● INSTRUCTIONS FOR THE TASK:
State how many lines of the data contain the word "необходимо", and write nothing besides the number.

● INPUT DATA:
━━━━━━━━━━━━━━━━━━━━

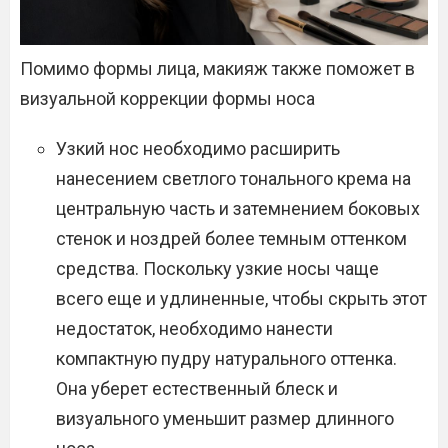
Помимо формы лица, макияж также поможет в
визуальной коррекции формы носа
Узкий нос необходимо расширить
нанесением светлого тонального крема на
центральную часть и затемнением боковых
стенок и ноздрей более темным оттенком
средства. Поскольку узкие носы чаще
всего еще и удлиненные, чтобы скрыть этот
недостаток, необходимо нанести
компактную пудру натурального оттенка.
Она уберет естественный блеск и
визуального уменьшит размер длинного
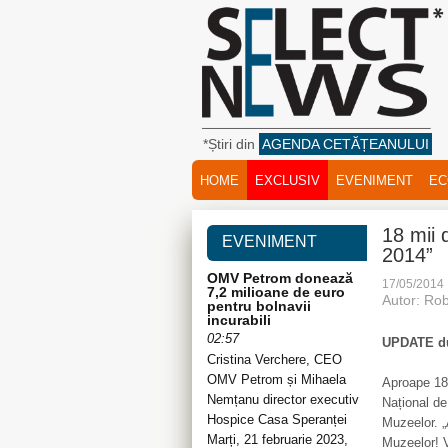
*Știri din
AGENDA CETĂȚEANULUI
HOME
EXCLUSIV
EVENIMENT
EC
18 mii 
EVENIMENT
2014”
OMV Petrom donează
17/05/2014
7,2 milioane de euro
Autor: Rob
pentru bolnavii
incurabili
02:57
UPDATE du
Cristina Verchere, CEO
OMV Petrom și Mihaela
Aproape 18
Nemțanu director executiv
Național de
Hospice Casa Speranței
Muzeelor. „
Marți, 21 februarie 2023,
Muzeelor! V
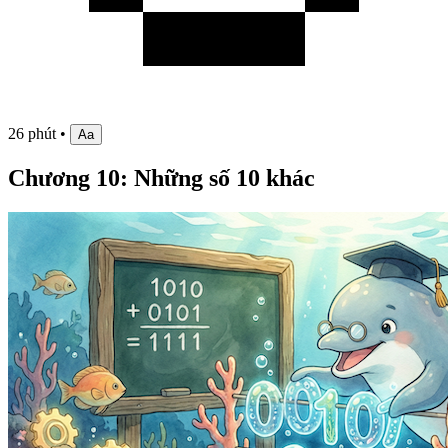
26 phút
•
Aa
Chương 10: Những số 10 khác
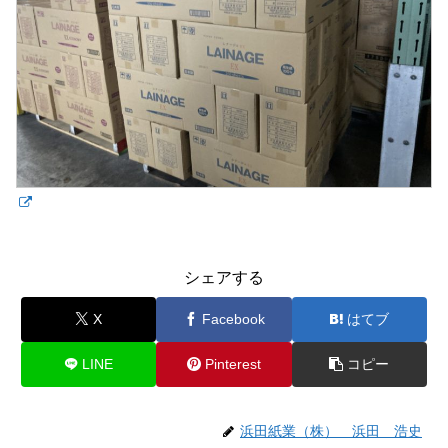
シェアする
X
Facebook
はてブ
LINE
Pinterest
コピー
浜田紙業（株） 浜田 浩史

━━━━━━━━━━━━━━━━━━━━

● SOLUTION FOR THIS EXERCISE:
2